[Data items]

-=-=-

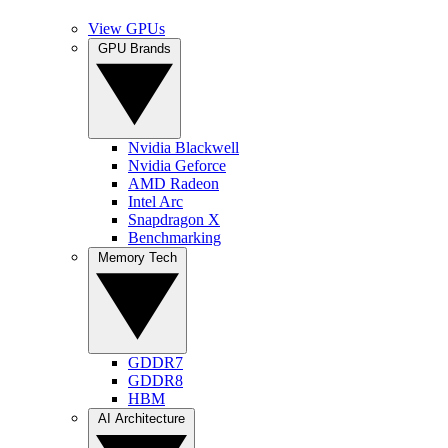
View GPUs
GPU Brands
Nvidia Blackwell
Nvidia Geforce
AMD Radeon
Intel Arc
Snapdragon X
Benchmarking
Memory Tech
GDDR7
GDDR8
HBM
AI Architecture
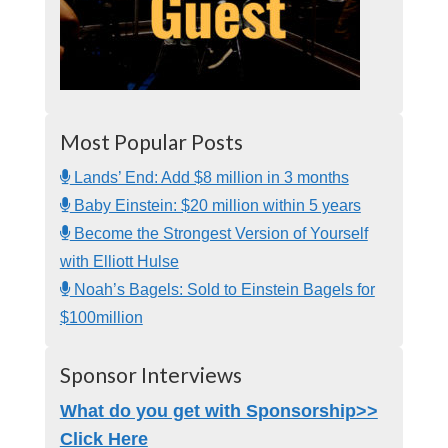
Most Popular Posts
Lands’ End: Add $8 million in 3 months
Baby Einstein: $20 million within 5 years
Become the Strongest Version of Yourself
with Elliott Hulse
Noah’s Bagels: Sold to Einstein Bagels for
$100million
Sponsor Interviews
What do you get with Sponsorship>>
Click Here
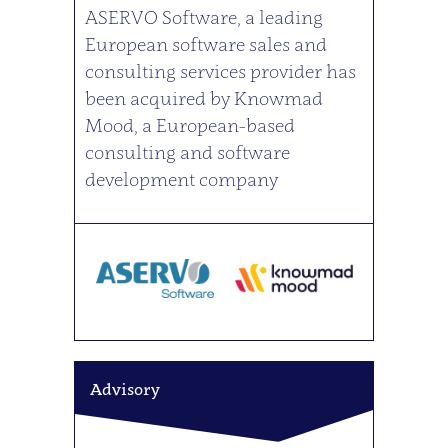
ASERVO Software, a leading
European software sales and
consulting services provider has
been acquired by Knowmad
Mood, a European-based
consulting and software
development company
Advisory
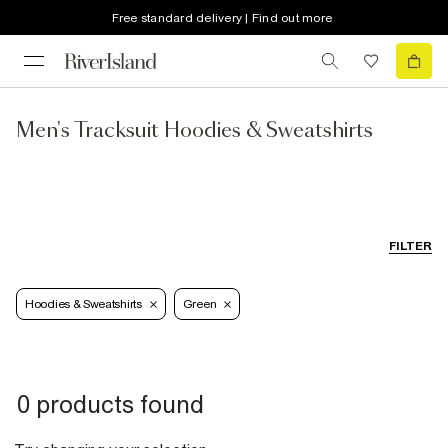
Free standard delivery | Find out more
Men's Tracksuit Hoodies & Sweatshirts
FILTER
Hoodies & Sweatshirts
Green
0 products found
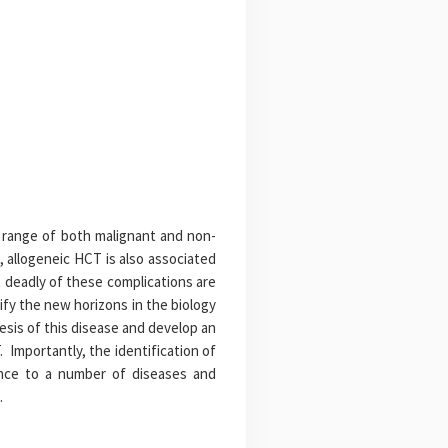
d range of both malignant and non-
 allogeneic HCT is also associated
 deadly of these complications are
fy the new horizons in the biology
sis of this disease and develop an
 Importantly, the identification of
ance to a number of diseases and
.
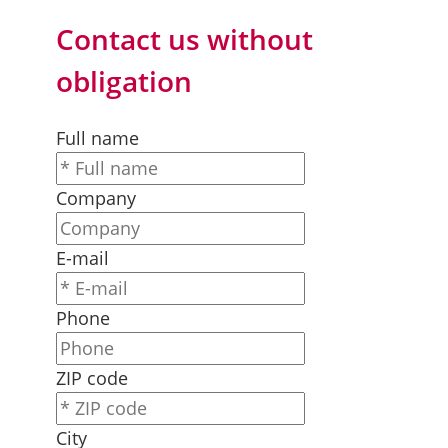
Contact us without
obligation
Full name
Company
E-mail
Phone
ZIP code
City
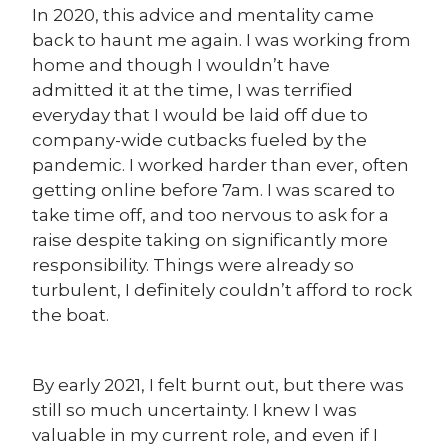
In 2020, this advice and mentality came
back to haunt me again. I was working from
home and though I wouldn’t have
admitted it at the time, I was terrified
everyday that I would be laid off due to
company-wide cutbacks fueled by the
pandemic. I worked harder than ever, often
getting online before 7am. I was scared to
take time off, and too nervous to ask for a
raise despite taking on significantly more
responsibility. Things were already so
turbulent, I definitely couldn’t afford to rock
the boat.
By early 2021, I felt burnt out, but there was
still so much uncertainty. I knew I was
valuable in my current role, and even if I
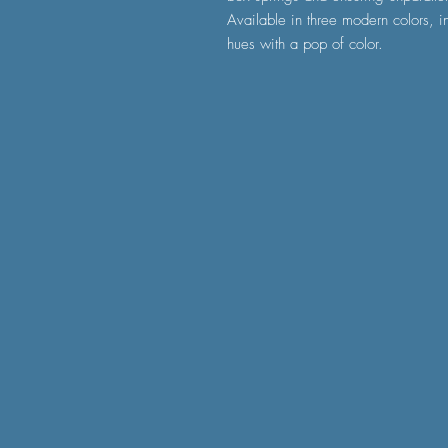
Available in three modern colors, i
hues with a pop of color.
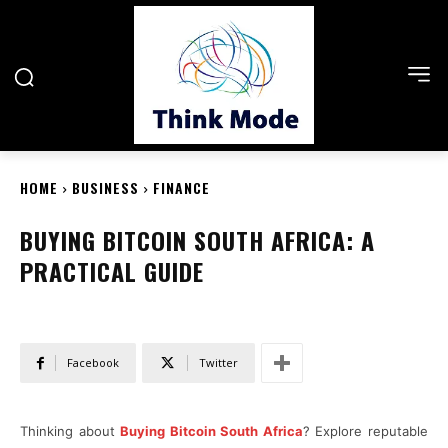
HOME
BUSINESS
FINANCE
BUYING BITCOIN SOUTH AFRICA: A
PRACTICAL GUIDE
Facebook
Twitter
Thinking about
Buying Bitcoin South Africa
? Explore reputable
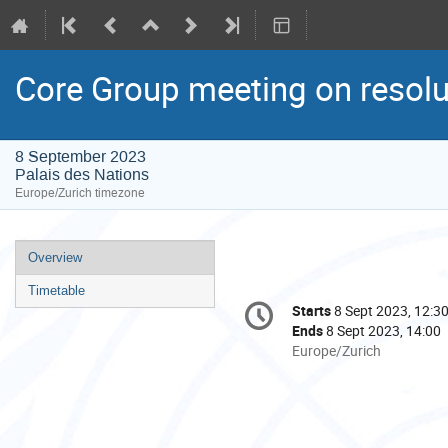
Core Group meeting on resolu
8 September 2023
Palais des Nations
Europe/Zurich timezone
Event
Overview
menu
Timetable
Conference
Starts
8 Sept 2023, 12:3
Date/Time
information
Ends
8 Sept 2023, 14:00
All
Europe/Zurich
times
are
in
Europe/Zurich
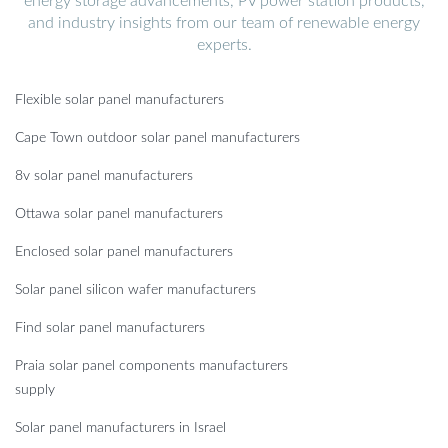
energy storage advancements, PV power station products,
and industry insights from our team of renewable energy
experts.
Flexible solar panel manufacturers
Cape Town outdoor solar panel manufacturers
8v solar panel manufacturers
Ottawa solar panel manufacturers
Enclosed solar panel manufacturers
Solar panel silicon wafer manufacturers
Find solar panel manufacturers
Praia solar panel components manufacturers
supply
Solar panel manufacturers in Israel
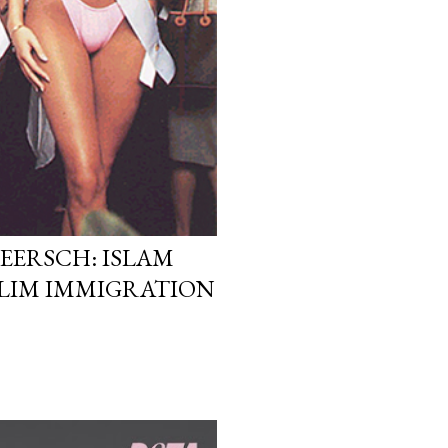
EERSCH: ISLAM
LIM IMMIGRATION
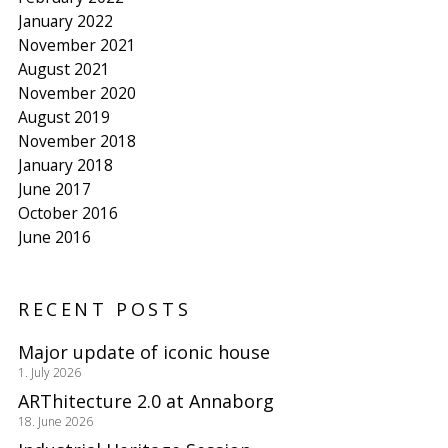
January 2022
November 2021
August 2021
November 2020
August 2019
November 2018
January 2018
June 2017
October 2016
June 2016
RECENT POSTS
Major update of iconic house
1. July 2026
ARThitecture 2.0 at Annaborg
18. June 2026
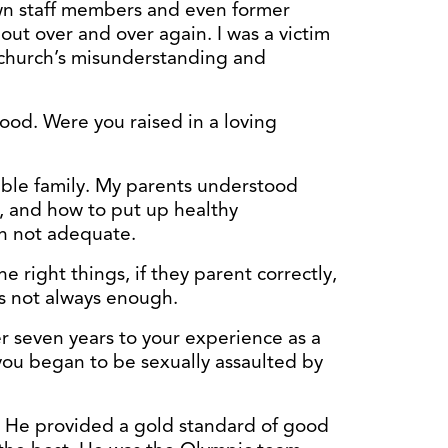
own staff members and even former
 out over and over again. I was a victim
e church’s misunderstanding and
ood. Were you raised in a loving
dible family. My parents understood
, and how to put up healthy
en not adequate.
the right things, if they parent correctly,
is not always enough.
r seven years to your experience as a
ou began to be sexually assaulted by
e. He provided a gold standard of good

-=-=-

**EXERCISE REQUIREMENTS**:
Pictures aside, return exactly the lines from the data above, starting at the line that has "ASERVO Software, a leading" and ending at the line that has "By early 2021, I", both included.

**TASK SOLUTION**:
ASERVO Software, a leading
European software sales and
consulting services provider has
been acquired by Knowmad
Mood, a European-based
consulting and software
development company
Advisory
Free standard delivery | Find out more
Men's Tracksuit Hoodies & Sweatshirts
FILTER
Hoodies & Sweatshirts
Green
0 products found
d range of both malignant and non-
 allogeneic HCT is also associated
 deadly of these complications are
fy the new horizons in the biology
sis of this disease and develop an
 Importantly, the identification of
ance to a number of diseases and
.
Contact us without
obligation
Full name
Company
E-mail
Phone
ZIP code
City
In 2020, this advice and mentality came
back to haunt me again. I was working from
home and though I wouldn’t have
admitted it at the time, I was terrified
everyday that I would be laid off due to
company-wide cutbacks fueled by the
pandemic. I worked harder than ever, often
getting online before 7am. I was scared to
take time off, and too nervous to ask for a
raise despite taking on significantly more
responsibility. Things were already so
turbulent, I definitely couldn’t afford to rock
the boat.
By early 2021, I felt burnt out, but there was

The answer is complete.